Develop an online Application Service that accepts Human Pose Skeletal key points of a sign video and return the label of the sign as a JSON Response. The Key points are generated using Tensorflow's Pose Net
-
Collected (x,y) co-ordinate of each part separately from the given PoseNet output files.
-
Scaled the y-coordinates based on the mean distance between nose and hip.
-
As the x-coordinates and y-coordinates of a particular part for the whole gesture is forming a signal, extracted signal based features.
-
The following are the features considered
- Fast Fourier Transform for x-coordinates and y-coordinates separately and merge them for a specific part and repeat the same for all parts
- Standard Deviation for x-coordinates and y-coordinates separately for each part and merge them
- Mean for x-coordinates and y-coordinates separately for each part and merge them.
-
The final feature vector of a particular PoseNet file contained the above mentioned features.

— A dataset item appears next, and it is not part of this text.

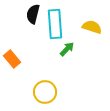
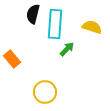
cyan rectangle: rotated 8 degrees clockwise
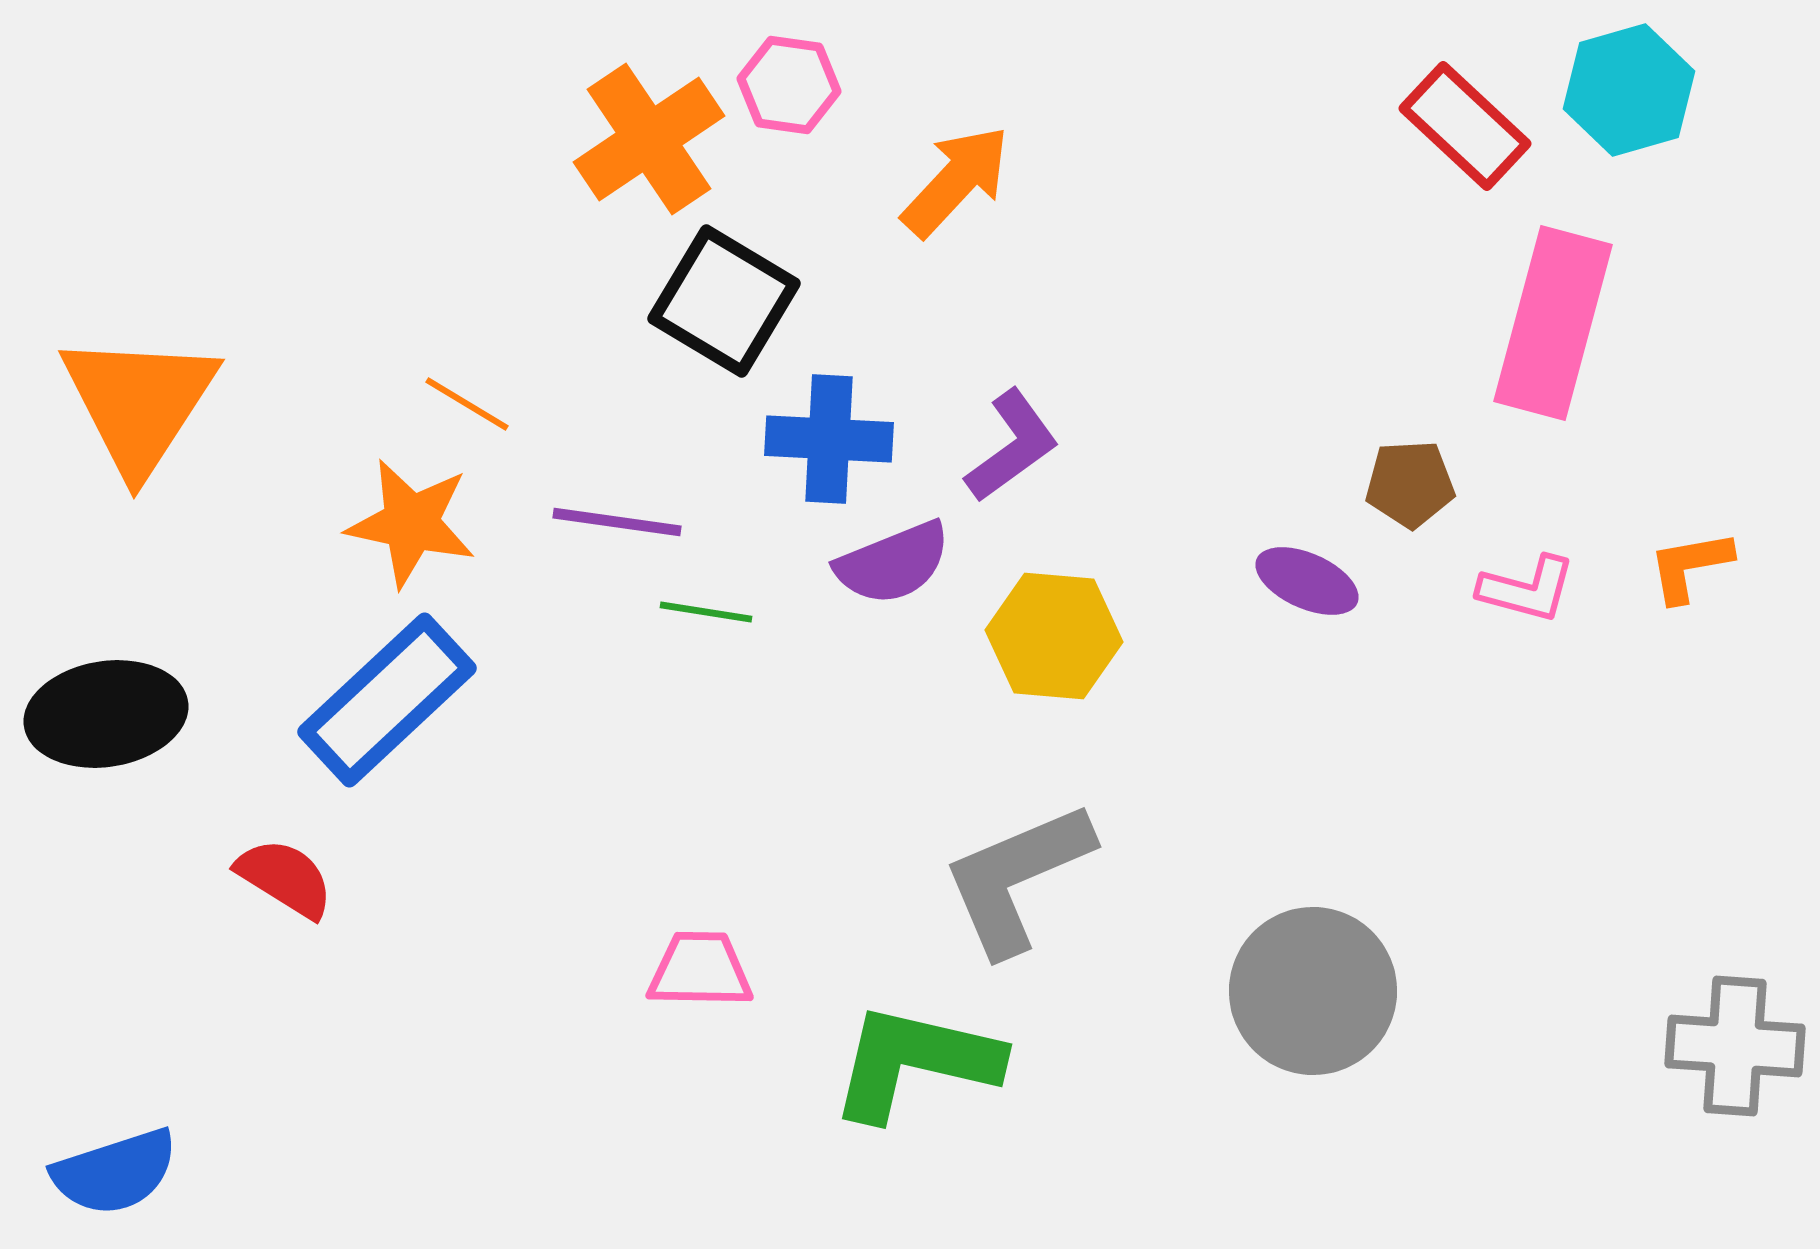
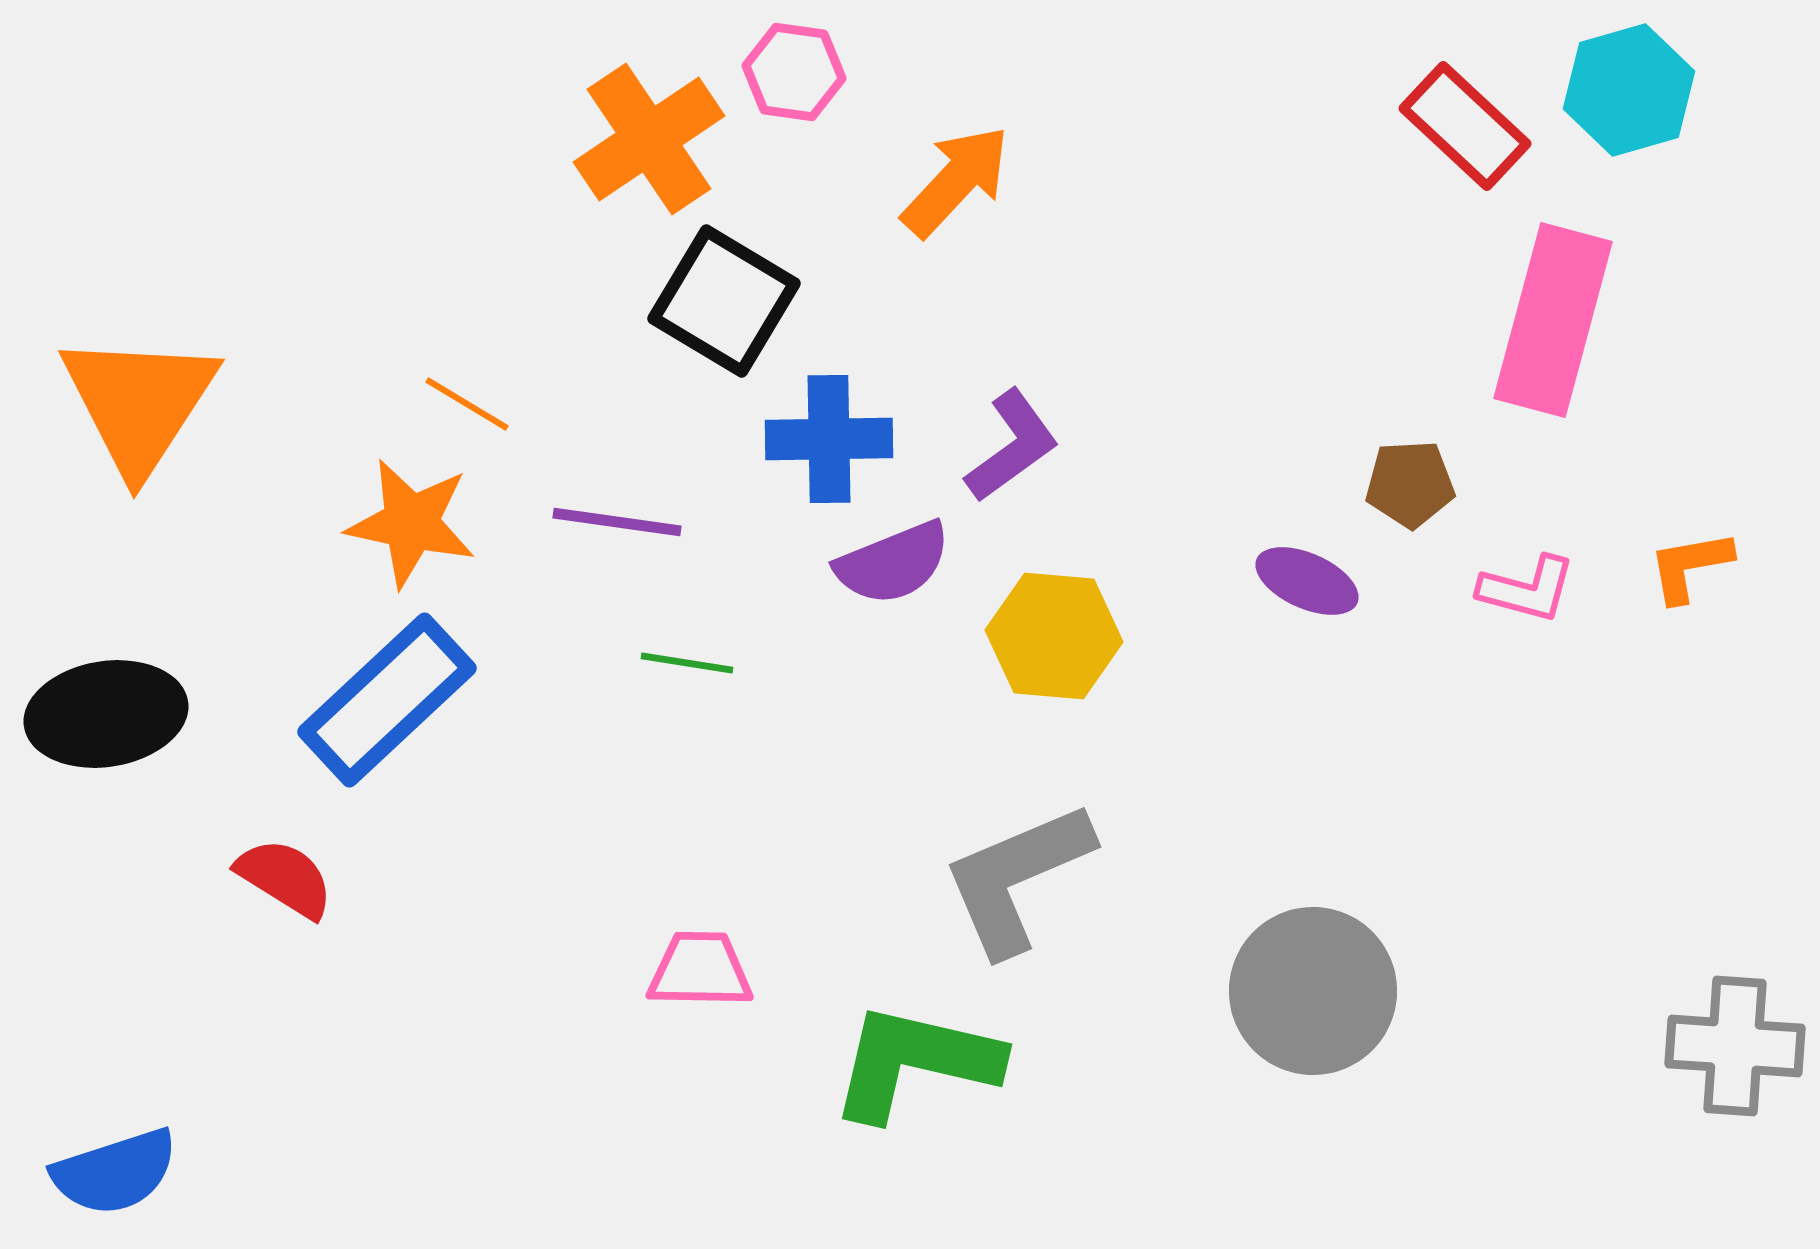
pink hexagon: moved 5 px right, 13 px up
pink rectangle: moved 3 px up
blue cross: rotated 4 degrees counterclockwise
green line: moved 19 px left, 51 px down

- The dataset is split into train and test set in 70:30 ratio.
- The following models are considered as the final models
- Support Vector Machine (SVM)
- Latent Discriminant Analysis
- Logistic Regression
- Random Forest
We have achieved a maximum validation set accuracy of 69%.
- We have used AWS Lambda service to host the service
- All the models are saved in pickled format and uploaded to S3 bucket.
- In the lambda function we tried to do preprocess the given JSON input and predict the label by using the models loaded from S3 bucket.
- Here is the link to the service REST API {handles only POST requests}
- Out of the given 6 gestures, there is no major change in the x-coordinates for car and gift gestures.
- There were different number of keypoints for different videos of the same gesture.
- Also, most of the gestures given to classify have major movement in the fingers rather than shoulder/wrist/hand.